17 November 2024 - 23rd Sunday “B”
Dan 12:1-3; Heb 10:11...18; Mk 13:24-32
Homily
At the time when the evangelist Mark was composing his Gospel and recounting the words of Jesus that we have just heard, the world was full of conflict, war and oppression. The great powers were waging war against each other, often by proxy, and the oppressors claimed to be acting on a divine mission. The future of entire peoples was sacrificed to the proud ambitions of powers intoxicated by their supremacy. In reality, it was little different from the situation today. Just think of the war in Yemen, which has been going on for years, or what the Palestinians in the Gaza Strip or the people of Ukraine are going through.
It is important to note that Mark's account comprises two very different and complementary paragraphs; and that, if we take them as a whole, his message to us is one of hope. Only a superficial or fundamentalist reading could see it as an announcement of ‘the end of the world’.
The Evangelist Mark uses the symbolic language of the prophetic tradition of the Old Testament (Jeremiah 8:2; Ezekiel 8:16, for example), in which the sun and moon represented pagan divinities. The stars and celestial powers represented the leaders of the nations who claimed to be gods in order to oppress the peoples and who themselves were considered to be gods. Several texts by the great prophets (Isaiah, Jeremiah, Ezekiel) described the fall of these empires as a cosmic catastrophe. Jesus uses the same poetic and imaginative language in today's Gospel.
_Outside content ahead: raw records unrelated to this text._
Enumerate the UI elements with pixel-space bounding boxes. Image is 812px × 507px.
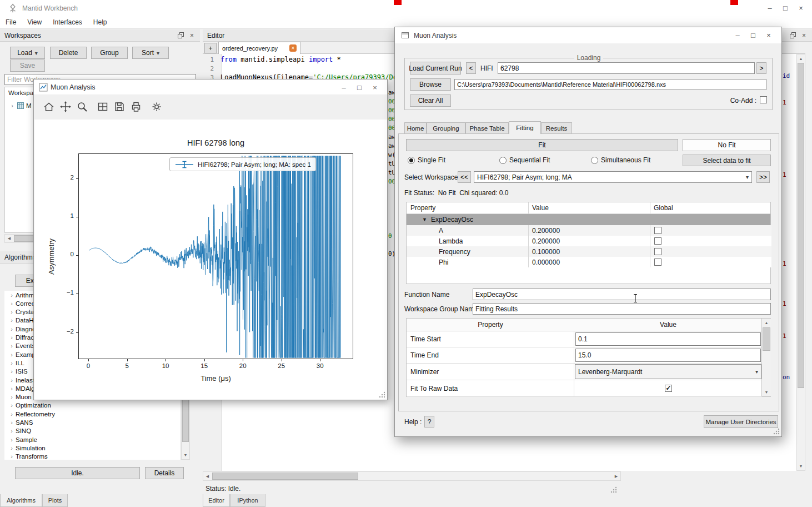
algorithm-category[interactable]: ›Reflectometry <box>8 410 55 418</box>
help-button[interactable]: ? <box>424 416 434 428</box>
dialog-resize-grip[interactable] <box>773 428 780 435</box>
previous-run-button[interactable]: < <box>466 62 476 74</box>
algorithm-category[interactable]: ›Events <box>8 342 35 350</box>
algorithm-category[interactable]: ›Simulation <box>8 444 46 452</box>
run-number-input[interactable]: 62798 <box>498 62 755 74</box>
main-window-maximize-button[interactable]: □ <box>778 2 793 14</box>
algorithm-category[interactable]: ›ISIS <box>8 367 28 376</box>
idle-status-button[interactable]: Idle. <box>15 467 140 479</box>
fit-settings-table[interactable]: Time Start0.1Time End15.0MinimizerLevenb… <box>406 318 771 397</box>
global-checkbox[interactable] <box>654 227 661 234</box>
editor-float-icon[interactable] <box>789 32 796 39</box>
clear-all-button[interactable]: Clear All <box>410 95 451 107</box>
algorithm-category[interactable]: ›Muon <box>8 393 32 401</box>
resize-grip[interactable] <box>610 486 618 494</box>
browse-button[interactable]: Browse <box>410 78 451 91</box>
scroll-right-arrow[interactable]: ▶ <box>613 473 620 480</box>
global-checkbox[interactable] <box>654 259 661 266</box>
minimizer-combobox[interactable]: Levenberg-Marquardt▾ <box>575 364 761 379</box>
scroll-left-arrow[interactable]: ◀ <box>204 473 211 480</box>
coadd-checkbox[interactable] <box>760 96 767 103</box>
global-checkbox[interactable] <box>654 237 661 245</box>
home-icon[interactable] <box>42 100 56 114</box>
algorithm-category[interactable]: ›Crystal <box>8 308 36 316</box>
tab-grouping[interactable]: Grouping <box>427 122 465 133</box>
workspaces-close-icon[interactable]: × <box>188 32 196 39</box>
editor-close-icon[interactable]: × <box>800 32 808 39</box>
menu-item-file[interactable]: File <box>0 17 22 28</box>
workspace-group-name-input[interactable]: Fitting Results <box>473 303 771 315</box>
dialog-titlebar[interactable]: Muon Analysis –□× <box>395 27 781 43</box>
next-run-button[interactable]: > <box>756 62 766 74</box>
algorithm-category[interactable]: ›SANS <box>8 419 33 427</box>
scroll-up-arrow[interactable]: ▲ <box>798 55 804 62</box>
tab-home[interactable]: Home <box>404 122 427 133</box>
panel-tab-algorithms[interactable]: Algorithms <box>0 494 42 507</box>
new-tab-button[interactable]: + <box>204 43 217 53</box>
workspace-combobox[interactable]: HIFI62798; Pair Asym; long; MA▾ <box>474 171 752 183</box>
group-button[interactable]: Group <box>91 47 128 59</box>
parameter-value-cell[interactable]: 0.000000 <box>528 257 650 267</box>
scroll-down-arrow[interactable]: ▼ <box>763 389 770 396</box>
menu-item-view[interactable]: View <box>22 17 47 28</box>
dialog-close-button[interactable]: × <box>761 29 776 41</box>
scrollbar-thumb[interactable] <box>763 327 770 351</box>
plot-window-close-button[interactable]: × <box>367 81 383 93</box>
settings-value-input[interactable]: 0.1 <box>575 332 761 346</box>
editor-file-tab[interactable]: ordered_recovery.py × <box>218 42 300 54</box>
global-checkbox[interactable] <box>654 248 661 255</box>
dialog-maximize-button[interactable]: □ <box>745 29 761 41</box>
fit-to-raw-data-checkbox[interactable] <box>665 385 672 392</box>
plot-window-titlebar[interactable]: Muon Analysis –□× <box>34 79 387 95</box>
scroll-left-arrow[interactable]: ◀ <box>6 235 13 242</box>
panel-tab-plots[interactable]: Plots <box>42 494 68 507</box>
details-button[interactable]: Details <box>145 467 184 479</box>
console-tab-editor[interactable]: Editor <box>203 494 230 507</box>
radio-sequential-fit[interactable]: Sequential Fit <box>499 156 550 164</box>
sort-button[interactable]: Sort▾ <box>132 47 169 59</box>
main-window-minimize-button[interactable]: – <box>762 2 778 14</box>
parameter-value-cell[interactable]: 0.200000 <box>528 225 650 236</box>
algorithm-category[interactable]: ›Optimization <box>8 401 51 410</box>
save-icon[interactable] <box>112 100 127 114</box>
menu-item-interfaces[interactable]: Interfaces <box>47 17 88 28</box>
function-group-row[interactable]: ▼ ExpDecayOsc <box>407 214 770 225</box>
plot-window-minimize-button[interactable]: – <box>336 81 352 93</box>
no-fit-button[interactable]: No Fit <box>683 139 771 151</box>
scroll-down-arrow[interactable]: ▼ <box>182 451 189 459</box>
parameter-value-cell[interactable]: 0.200000 <box>528 236 650 246</box>
main-titlebar[interactable]: Mantid Workbench –□× <box>0 0 812 17</box>
manage-user-directories-button[interactable]: Manage User Directories <box>704 415 778 428</box>
workspace-prev-button[interactable]: << <box>458 171 471 183</box>
algorithm-category[interactable]: ›Transforms <box>8 453 48 461</box>
tab-fitting[interactable]: Fitting <box>509 121 541 134</box>
zoom-icon[interactable] <box>75 100 89 114</box>
scrollbar-thumb[interactable] <box>798 63 804 388</box>
workspaces-panel-header[interactable]: Workspaces × <box>0 29 200 42</box>
editor-hscrollbar[interactable]: ◀ ▶ <box>203 471 621 481</box>
function-name-input[interactable]: ExpDecayOsc <box>473 289 771 300</box>
save-button[interactable]: Save <box>10 59 45 72</box>
workspaces-float-icon[interactable] <box>177 32 184 39</box>
plot-resize-grip[interactable] <box>378 391 386 399</box>
main-window-close-button[interactable]: × <box>793 2 809 14</box>
fit-button[interactable]: Fit <box>406 139 678 151</box>
settings-vscrollbar[interactable]: ▲ ▼ <box>761 319 771 396</box>
settings-value-input[interactable]: 15.0 <box>575 349 761 362</box>
load-current-run-button[interactable]: Load Current Run <box>410 62 461 74</box>
plot-window-maximize-button[interactable]: □ <box>352 81 367 93</box>
customize-icon[interactable] <box>149 100 164 114</box>
menu-item-help[interactable]: Help <box>88 17 113 28</box>
algorithm-category[interactable]: ›Sample <box>8 435 37 444</box>
pan-icon[interactable] <box>58 100 73 114</box>
close-tab-icon[interactable]: × <box>289 44 297 52</box>
radio-single-fit[interactable]: Single Fit <box>408 156 445 164</box>
print-icon[interactable] <box>129 100 143 114</box>
scrollbar-thumb[interactable] <box>212 473 358 480</box>
tab-phase-table[interactable]: Phase Table <box>465 122 509 133</box>
scroll-up-arrow[interactable]: ▲ <box>763 319 770 326</box>
scroll-down-arrow[interactable]: ▼ <box>798 463 804 470</box>
subplots-icon[interactable] <box>96 100 110 114</box>
workspace-next-button[interactable]: >> <box>756 171 770 183</box>
editor-vscrollbar[interactable]: ▲ ▼ <box>796 54 805 471</box>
The way in which Mark reported these words of Jesus several years later encouraged the first Christians to continue to fight faithfully in the world of misfortune in which they found themselves. The message was that all these so-called ‘powers’ would eventually fall. Only the kingdom of love and brotherhood established by the Son of Man will last forever. We are all familiar with the ambiguity - intentional - of the expression ‘Son of Man’, which designates first of all the human being as a whole and then, in a particular way, the Son of Man par excellence, that is, the Son of God made man. The statement that the ‘Son of Man’ will appear in his glory is the announcement of the victory of thehuman (fully realised in Jesus of Nazareth) overinhumanity. This ‘Son of Man’ par excellence has already come, but he was killed. Now he is coming back through all his disciples who, like Him and in His name, carry His message to the four corners of the world. Many of His disciples have suffered or will suffer the same fate as He did. They are His witnesses (His "martyrs"). That is the message of this text.
Because His message has reached every corner of the earth, the Son of Man sends His messengers to gather the elect from the four corners of the world. He alone can bring about a ‘globalisation’ that is not the hegemony of the strong over the weak, for the weak and the little ones are His privileged ones.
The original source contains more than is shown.